- [Task to complete]: Nothing but an exact copy of the listing should be given.

- [Input data]:
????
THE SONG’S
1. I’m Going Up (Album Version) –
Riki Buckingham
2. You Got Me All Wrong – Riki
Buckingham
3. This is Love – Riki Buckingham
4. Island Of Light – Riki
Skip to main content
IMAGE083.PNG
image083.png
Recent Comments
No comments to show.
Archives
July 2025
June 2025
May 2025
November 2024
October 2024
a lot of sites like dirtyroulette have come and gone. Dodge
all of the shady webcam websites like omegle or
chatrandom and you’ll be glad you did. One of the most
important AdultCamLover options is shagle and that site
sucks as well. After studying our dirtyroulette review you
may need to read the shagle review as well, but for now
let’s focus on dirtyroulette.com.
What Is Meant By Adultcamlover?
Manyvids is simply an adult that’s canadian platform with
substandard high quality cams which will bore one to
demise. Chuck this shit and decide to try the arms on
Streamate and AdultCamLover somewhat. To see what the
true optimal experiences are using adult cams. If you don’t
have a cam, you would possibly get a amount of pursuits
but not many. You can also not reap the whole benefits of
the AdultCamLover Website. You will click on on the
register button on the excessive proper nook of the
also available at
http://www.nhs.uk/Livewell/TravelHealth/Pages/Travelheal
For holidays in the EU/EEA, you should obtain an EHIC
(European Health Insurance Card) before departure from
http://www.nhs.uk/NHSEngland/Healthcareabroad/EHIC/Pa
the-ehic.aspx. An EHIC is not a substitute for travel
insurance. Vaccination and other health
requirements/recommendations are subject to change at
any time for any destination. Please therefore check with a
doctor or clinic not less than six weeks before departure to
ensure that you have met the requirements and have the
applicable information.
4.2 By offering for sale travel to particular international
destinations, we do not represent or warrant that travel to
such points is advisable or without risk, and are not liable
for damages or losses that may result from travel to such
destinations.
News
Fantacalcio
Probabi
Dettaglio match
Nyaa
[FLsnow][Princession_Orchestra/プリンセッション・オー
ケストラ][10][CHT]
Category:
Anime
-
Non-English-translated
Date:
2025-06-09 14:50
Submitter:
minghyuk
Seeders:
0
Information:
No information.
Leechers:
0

- [Response to the exercise]:
????
THE SONG’S
1. I’m Going Up (Album Version) –
Riki Buckingham
2. You Got Me All Wrong – Riki
Buckingham
3. This is Love – Riki Buckingham
4. Island Of Light – Riki
Skip to main content
IMAGE083.PNG
image083.png
Recent Comments
No comments to show.
Archives
July 2025
June 2025
May 2025
November 2024
October 2024
a lot of sites like dirtyroulette have come and gone. Dodge
all of the shady webcam websites like omegle or
chatrandom and you’ll be glad you did. One of the most
important AdultCamLover options is shagle and that site
sucks as well. After studying our dirtyroulette review you
may need to read the shagle review as well, but for now
let’s focus on dirtyroulette.com.
What Is Meant By Adultcamlover?
Manyvids is simply an adult that’s canadian platform with
substandard high quality cams which will bore one to
demise. Chuck this shit and decide to try the arms on
Streamate and AdultCamLover somewhat. To see what the
true optimal experiences are using adult cams. If you don’t
have a cam, you would possibly get a amount of pursuits
but not many. You can also not reap the whole benefits of
the AdultCamLover Website. You will click on on the
register button on the excessive proper nook of the
also available at
http://www.nhs.uk/Livewell/TravelHealth/Pages/Travelheal
For holidays in the EU/EEA, you should obtain an EHIC
(European Health Insurance Card) before departure from
http://www.nhs.uk/NHSEngland/Healthcareabroad/EHIC/Pa
the-ehic.aspx. An EHIC is not a substitute for travel
insurance. Vaccination and other health
requirements/recommendations are subject to change at
any time for any destination. Please therefore check with a
doctor or clinic not less than six weeks before departure to
ensure that you have met the requirements and have the
applicable information.
4.2 By offering for sale travel to particular international
destinations, we do not represent or warrant that travel to
such points is advisable or without risk, and are not liable
for damages or losses that may result from travel to such
destinations.
News
Fantacalcio
Probabi
Dettaglio match
Nyaa
[FLsnow][Princession_Orchestra/プリンセッション・オー
ケストラ][10][CHT]
Category:
Anime
-
Non-English-translated
Date:
2025-06-09 14:50
Submitter:
minghyuk
Seeders:
0
Information:
No information.
Leechers:
0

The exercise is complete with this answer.